The Nano-Science Center is a center at the University of Copenhagen dedicated to the teaching and research of nanotechnology.

The Nano-Science Center was inaugurated in 2001 in a cooperation between the Niels Bohr Institute (physics) and the Department of Chemistry. It resides in the D block of the interconnected Hans Christian Ørsted Building complex.

The current chairman is professor Bo Wegge Laursen.

A new undergraduate program (3 years ending with a B.Sc. in nanotechnology) admitted the first students in September 2002, currently admitting about 60 students per year. Graduates are expected to continue to get a M.Sc. within a subfield of nanotechnology.
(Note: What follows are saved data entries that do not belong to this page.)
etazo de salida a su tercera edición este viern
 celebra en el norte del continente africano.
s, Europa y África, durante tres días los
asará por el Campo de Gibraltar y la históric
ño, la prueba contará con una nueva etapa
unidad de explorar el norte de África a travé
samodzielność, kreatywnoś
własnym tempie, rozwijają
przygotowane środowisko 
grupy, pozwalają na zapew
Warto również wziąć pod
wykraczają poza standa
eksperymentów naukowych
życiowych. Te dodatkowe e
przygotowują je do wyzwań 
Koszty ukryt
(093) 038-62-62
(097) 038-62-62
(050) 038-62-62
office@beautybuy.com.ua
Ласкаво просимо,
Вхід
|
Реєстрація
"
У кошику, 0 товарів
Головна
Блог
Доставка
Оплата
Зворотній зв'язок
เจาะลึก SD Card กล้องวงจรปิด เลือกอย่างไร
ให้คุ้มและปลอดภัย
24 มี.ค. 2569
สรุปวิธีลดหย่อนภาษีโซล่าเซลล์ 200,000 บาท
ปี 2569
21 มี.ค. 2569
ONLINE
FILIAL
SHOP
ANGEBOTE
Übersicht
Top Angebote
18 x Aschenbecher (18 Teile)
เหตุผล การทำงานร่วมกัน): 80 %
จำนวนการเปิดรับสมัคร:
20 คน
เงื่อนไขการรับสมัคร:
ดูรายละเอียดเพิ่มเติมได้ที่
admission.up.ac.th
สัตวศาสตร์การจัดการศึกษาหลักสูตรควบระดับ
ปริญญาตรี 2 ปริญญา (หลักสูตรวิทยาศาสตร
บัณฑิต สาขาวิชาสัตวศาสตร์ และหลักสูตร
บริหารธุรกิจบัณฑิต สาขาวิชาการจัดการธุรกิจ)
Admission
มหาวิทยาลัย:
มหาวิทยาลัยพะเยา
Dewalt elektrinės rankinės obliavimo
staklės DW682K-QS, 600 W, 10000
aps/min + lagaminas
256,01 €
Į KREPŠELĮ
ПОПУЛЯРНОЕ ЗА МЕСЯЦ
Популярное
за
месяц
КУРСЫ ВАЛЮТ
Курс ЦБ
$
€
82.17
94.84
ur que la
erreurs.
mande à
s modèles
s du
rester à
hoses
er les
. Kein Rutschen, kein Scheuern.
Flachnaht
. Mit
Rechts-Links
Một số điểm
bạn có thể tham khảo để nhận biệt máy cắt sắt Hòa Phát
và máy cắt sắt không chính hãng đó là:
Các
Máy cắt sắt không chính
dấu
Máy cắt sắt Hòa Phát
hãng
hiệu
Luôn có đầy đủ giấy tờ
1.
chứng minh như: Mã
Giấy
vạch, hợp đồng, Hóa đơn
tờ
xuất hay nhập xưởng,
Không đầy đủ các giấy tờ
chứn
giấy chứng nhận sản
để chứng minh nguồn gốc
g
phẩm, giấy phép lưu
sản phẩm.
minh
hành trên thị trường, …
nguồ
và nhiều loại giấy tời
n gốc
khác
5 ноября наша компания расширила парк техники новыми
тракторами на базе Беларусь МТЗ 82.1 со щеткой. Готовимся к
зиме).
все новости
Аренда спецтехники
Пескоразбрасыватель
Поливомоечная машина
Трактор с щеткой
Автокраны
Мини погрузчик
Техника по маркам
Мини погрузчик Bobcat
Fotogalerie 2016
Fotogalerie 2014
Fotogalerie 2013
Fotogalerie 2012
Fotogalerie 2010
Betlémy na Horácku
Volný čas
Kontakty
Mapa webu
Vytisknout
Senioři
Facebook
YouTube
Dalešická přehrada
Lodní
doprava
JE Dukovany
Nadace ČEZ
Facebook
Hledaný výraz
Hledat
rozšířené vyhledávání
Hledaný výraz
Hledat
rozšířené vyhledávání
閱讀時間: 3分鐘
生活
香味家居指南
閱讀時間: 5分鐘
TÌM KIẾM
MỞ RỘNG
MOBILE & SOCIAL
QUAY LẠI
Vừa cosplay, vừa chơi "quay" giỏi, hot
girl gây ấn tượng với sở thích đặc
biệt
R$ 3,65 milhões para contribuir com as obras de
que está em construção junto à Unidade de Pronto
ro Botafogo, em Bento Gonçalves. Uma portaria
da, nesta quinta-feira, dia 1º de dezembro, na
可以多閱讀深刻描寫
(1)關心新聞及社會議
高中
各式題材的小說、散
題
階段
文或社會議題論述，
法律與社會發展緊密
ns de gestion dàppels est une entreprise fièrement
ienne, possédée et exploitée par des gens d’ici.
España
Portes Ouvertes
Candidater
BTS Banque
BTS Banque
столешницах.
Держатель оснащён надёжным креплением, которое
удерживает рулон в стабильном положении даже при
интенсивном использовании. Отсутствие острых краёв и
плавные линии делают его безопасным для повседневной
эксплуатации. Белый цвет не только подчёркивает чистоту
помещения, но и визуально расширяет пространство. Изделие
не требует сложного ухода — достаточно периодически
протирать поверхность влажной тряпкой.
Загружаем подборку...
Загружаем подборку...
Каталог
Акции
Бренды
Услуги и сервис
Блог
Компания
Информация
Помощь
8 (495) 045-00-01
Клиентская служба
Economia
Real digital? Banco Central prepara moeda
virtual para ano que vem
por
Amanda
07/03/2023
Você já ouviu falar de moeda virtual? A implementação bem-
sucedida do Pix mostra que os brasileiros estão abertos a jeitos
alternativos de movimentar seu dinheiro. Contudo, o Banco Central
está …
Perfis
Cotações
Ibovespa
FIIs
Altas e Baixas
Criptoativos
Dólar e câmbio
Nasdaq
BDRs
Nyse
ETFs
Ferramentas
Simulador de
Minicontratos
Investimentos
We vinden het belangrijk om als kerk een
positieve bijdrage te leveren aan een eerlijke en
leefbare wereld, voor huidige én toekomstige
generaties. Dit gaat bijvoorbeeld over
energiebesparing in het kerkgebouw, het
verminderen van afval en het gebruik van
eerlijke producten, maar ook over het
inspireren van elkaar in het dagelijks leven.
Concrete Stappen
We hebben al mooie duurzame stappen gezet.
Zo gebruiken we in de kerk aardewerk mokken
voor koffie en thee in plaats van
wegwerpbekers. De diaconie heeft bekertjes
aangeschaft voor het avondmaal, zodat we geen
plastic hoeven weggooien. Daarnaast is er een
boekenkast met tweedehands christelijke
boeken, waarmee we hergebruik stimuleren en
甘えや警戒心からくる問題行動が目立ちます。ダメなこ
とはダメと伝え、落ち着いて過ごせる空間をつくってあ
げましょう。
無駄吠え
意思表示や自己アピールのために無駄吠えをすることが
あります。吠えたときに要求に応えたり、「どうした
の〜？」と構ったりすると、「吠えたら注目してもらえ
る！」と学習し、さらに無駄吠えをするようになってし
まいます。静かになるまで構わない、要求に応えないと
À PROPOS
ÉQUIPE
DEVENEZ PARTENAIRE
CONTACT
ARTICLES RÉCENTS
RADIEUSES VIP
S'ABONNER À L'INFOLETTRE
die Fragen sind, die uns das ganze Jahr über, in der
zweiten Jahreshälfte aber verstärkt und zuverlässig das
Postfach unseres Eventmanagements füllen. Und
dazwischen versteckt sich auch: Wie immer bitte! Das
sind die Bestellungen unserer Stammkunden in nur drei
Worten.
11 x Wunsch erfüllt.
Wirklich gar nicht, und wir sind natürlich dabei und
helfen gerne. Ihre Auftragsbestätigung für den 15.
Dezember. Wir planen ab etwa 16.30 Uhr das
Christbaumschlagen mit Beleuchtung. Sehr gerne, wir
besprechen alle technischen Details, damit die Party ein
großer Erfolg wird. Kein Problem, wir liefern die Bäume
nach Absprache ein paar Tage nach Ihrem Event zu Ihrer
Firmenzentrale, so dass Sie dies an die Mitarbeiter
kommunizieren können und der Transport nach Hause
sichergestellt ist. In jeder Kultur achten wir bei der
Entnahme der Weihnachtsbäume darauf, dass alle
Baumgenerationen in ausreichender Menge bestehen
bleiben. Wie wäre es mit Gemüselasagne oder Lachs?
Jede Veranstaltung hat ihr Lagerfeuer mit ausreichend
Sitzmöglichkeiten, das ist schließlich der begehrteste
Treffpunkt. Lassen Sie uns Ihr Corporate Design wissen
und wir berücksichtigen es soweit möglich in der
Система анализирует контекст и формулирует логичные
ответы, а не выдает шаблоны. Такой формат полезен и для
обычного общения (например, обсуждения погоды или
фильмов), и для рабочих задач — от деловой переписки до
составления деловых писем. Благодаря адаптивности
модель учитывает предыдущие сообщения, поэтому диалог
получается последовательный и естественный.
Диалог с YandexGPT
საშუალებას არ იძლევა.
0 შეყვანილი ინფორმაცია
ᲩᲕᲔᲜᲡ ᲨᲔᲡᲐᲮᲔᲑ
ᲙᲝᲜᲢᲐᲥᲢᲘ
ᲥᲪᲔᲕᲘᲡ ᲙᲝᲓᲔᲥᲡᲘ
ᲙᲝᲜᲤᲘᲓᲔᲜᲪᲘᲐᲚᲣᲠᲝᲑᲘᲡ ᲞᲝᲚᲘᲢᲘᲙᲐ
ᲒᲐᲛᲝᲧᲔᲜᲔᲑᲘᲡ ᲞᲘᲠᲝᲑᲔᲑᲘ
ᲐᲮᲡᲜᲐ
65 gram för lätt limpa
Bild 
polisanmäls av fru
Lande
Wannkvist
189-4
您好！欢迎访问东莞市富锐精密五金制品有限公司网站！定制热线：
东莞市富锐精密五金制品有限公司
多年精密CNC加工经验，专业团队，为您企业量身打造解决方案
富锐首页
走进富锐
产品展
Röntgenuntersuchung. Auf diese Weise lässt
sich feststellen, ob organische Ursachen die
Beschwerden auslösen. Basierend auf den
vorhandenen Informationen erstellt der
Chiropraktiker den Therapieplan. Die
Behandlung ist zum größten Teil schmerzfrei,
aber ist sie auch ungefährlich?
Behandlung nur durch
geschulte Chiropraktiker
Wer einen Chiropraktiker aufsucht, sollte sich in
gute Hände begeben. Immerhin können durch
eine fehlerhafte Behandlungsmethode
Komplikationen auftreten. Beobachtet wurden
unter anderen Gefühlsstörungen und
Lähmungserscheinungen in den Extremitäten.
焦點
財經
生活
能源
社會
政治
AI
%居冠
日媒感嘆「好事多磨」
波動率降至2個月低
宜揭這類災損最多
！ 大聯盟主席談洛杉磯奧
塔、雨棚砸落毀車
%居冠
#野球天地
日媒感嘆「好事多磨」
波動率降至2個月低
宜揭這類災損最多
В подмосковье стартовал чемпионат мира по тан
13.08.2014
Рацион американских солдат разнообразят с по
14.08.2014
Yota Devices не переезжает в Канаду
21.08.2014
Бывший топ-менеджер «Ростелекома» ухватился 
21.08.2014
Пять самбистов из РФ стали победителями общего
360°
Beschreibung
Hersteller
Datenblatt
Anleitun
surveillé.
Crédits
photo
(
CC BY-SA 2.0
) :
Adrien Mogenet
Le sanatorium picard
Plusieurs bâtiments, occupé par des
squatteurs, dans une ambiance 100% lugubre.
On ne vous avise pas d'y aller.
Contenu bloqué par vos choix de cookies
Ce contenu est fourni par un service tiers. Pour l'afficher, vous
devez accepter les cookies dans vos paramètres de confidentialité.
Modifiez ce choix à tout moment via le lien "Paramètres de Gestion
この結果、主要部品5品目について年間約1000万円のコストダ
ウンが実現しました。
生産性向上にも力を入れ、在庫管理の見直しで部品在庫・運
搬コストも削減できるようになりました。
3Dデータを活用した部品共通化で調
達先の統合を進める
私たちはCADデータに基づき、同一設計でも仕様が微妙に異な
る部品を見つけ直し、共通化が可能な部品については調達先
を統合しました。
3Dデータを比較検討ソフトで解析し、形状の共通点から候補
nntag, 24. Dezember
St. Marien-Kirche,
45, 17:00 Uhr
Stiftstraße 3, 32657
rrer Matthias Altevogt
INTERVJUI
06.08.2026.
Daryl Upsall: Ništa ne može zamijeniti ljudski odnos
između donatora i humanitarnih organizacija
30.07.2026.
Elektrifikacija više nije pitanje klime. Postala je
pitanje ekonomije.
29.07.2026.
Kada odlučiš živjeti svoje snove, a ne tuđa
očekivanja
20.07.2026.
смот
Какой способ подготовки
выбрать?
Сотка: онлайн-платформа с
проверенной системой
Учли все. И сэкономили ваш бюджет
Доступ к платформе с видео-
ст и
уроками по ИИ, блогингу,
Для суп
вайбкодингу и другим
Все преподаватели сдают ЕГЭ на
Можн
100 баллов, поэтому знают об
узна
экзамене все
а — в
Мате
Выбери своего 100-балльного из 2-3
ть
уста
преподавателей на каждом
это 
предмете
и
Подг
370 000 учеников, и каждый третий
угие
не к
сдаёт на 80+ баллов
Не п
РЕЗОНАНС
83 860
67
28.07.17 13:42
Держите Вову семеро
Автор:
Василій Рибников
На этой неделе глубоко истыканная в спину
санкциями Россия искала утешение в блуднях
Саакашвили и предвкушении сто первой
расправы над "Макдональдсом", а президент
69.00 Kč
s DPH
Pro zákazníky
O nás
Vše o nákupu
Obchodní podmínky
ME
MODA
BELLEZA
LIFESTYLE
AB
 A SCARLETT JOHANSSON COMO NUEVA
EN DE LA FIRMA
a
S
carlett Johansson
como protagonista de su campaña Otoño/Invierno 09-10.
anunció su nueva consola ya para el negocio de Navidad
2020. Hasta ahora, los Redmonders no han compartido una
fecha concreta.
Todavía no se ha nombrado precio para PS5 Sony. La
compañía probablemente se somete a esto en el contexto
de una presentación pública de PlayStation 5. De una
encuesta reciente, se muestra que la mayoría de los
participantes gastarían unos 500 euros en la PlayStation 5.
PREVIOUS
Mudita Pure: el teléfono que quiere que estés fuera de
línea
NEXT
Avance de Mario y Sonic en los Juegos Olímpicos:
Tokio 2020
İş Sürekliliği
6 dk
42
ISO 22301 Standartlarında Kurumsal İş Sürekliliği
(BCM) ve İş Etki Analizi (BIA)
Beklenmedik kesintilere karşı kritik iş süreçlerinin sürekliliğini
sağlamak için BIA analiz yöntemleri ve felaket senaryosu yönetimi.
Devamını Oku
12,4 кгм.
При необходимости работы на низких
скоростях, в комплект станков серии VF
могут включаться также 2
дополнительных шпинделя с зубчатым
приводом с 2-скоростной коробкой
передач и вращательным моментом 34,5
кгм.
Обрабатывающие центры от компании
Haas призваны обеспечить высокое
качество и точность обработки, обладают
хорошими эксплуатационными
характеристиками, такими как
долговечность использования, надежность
In total, more than 150 scientists, postdocs and PhD students are associated with the Center. Nano-Science Center has since the inauguration received more than EUR 150m overall in external funding from both private and public funding.

== Research ==

Current research includes theoretical and experimental nanophysics, synchrotron x-ray scattering, supramolecular surface chemistry, organic synthesis, biophysics, nanocontainers, molecular electronic properties and molecular biology.

=== Nanoflake ===
Nanoflake has been discovered in the Center. It is a perfect crystalline structure that also absorbs all light. Nanoflakes have the potential to convert up to 30 per cent of the solar energy into electricity, which is similar to present day solar cells. It can reduce the solar cell production costs because it uses less of the expensive semiconducting silicon in the process, due to the use of nanotechnology.

== Notable people ==
In 2011-2013 Professor Morten Meldal was Head of the Nano Science Center. He has since - in 2022 - won the Nobel Prize in Chemistry for his groundbreaking work with what is known as click chemistry – when a chemical reaction makes it possible to "snap" molecules together in simple ways.